OK, ignore last 5 posts, that's beer wisdom
Continuing with programming interviews, the second major problem can be summarized as "probability". One fallacy when applying to jobs is that the employer thinks "he's only hiring the best" and the employees who passed the interviews and get hired do not consider themselves lucky but extremely capable.
When you apply for a single job along with 1000 other suckers, as it's the case with superstars like Google or big banks, there are several things in effect:
- 50% of them are "below average" and 50% are "above average". Average of the guys who apply, not of programmers in general, and I suspect some 90% of the applicants are *above* industry average. So leaving aside the 100 "below industry average", you're already competing with 900 above it.
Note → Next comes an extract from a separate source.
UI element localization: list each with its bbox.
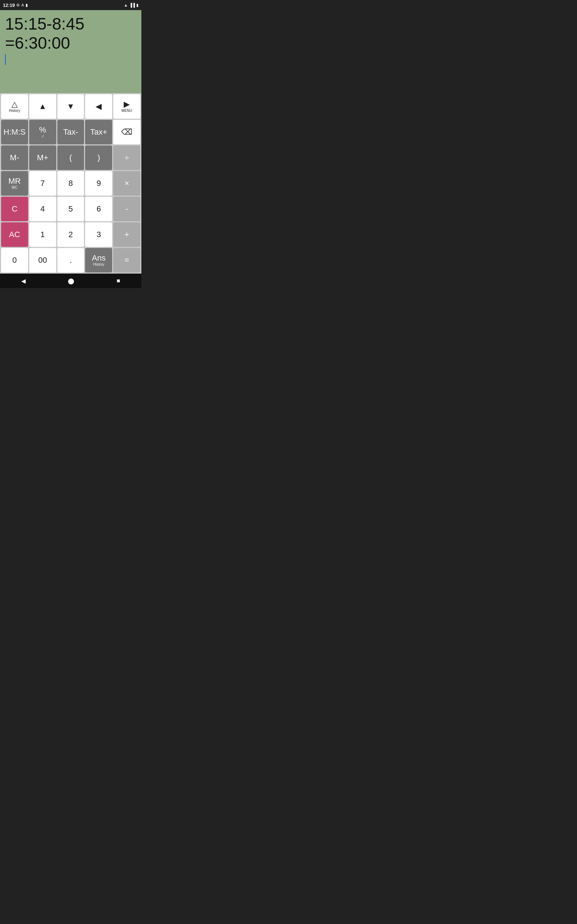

- 10% of them are very good. As in fit for any practical purpose, really. But that still means 100 freaking gladiators battling for a position where only one survives!
So from this point on it becomes a pissing contest who gets selected because frankly, you could just throw a dart at the people names and hire the one you hit. And I suspect it's one of the reasons that secrecy and ambiguity enters place, the interviewers just don't grok that the process is no longer deterministic at this point.
Even if you're one of the 100 tough guys, getting hired is just a pure gamble. A gamble with 1% odds!
Couple that with the amount of time invested in completing various stages of the interview and you get a situation where unless you're desperate or simply don't have better things to do, it's just not worth considering.
At least not for me, I prefer working on my options trading software and researching strategies than wasting my time on interviews. And no, it doesn't mean I'm not very capable if I get rejected, but it does mean I'm stupid if I don't realize there are much better uses for my time than playing the corporate interviews lottery.